- What you have to do
The answer must repeat every record exactly, with no pictures in it.

- Page images and extracted text
# # # #
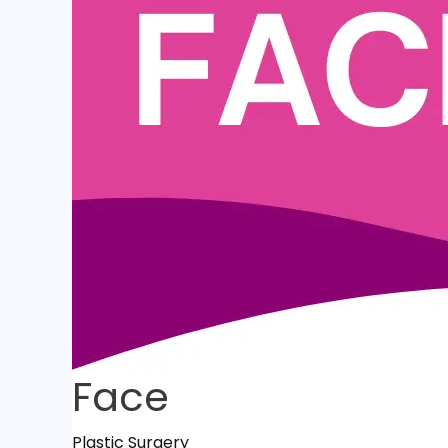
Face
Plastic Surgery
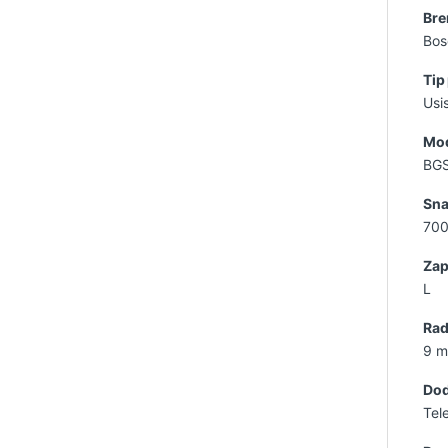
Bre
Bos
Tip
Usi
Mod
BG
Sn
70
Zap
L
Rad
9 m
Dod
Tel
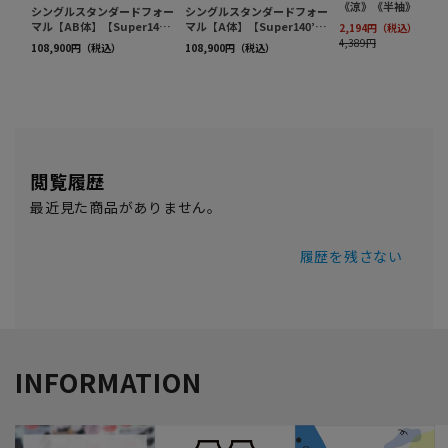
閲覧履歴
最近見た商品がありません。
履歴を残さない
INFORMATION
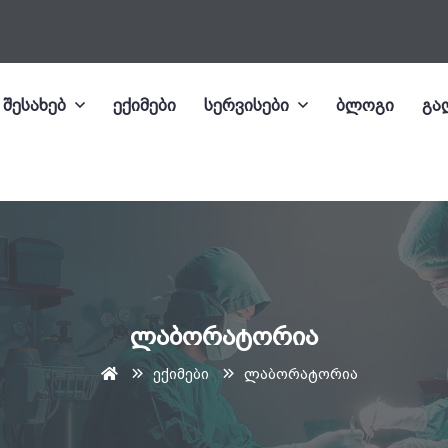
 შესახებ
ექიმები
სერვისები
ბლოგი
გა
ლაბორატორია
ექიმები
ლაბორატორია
# # # #
- Task answer
Face
Plastic Surgery
Bre
Bos
Tip
Usi
Mod
BG
Sn
70
Zap
L
Rad
9 m
Dod
Tel
閲覧履歴
最近見た商品がありません。
履歴を残さない
INFORMATION
 შესახებ
ექიმები
სერვისები
ბლოგი
გა
ლაბორატორია
ექიმები
ლაბორატორია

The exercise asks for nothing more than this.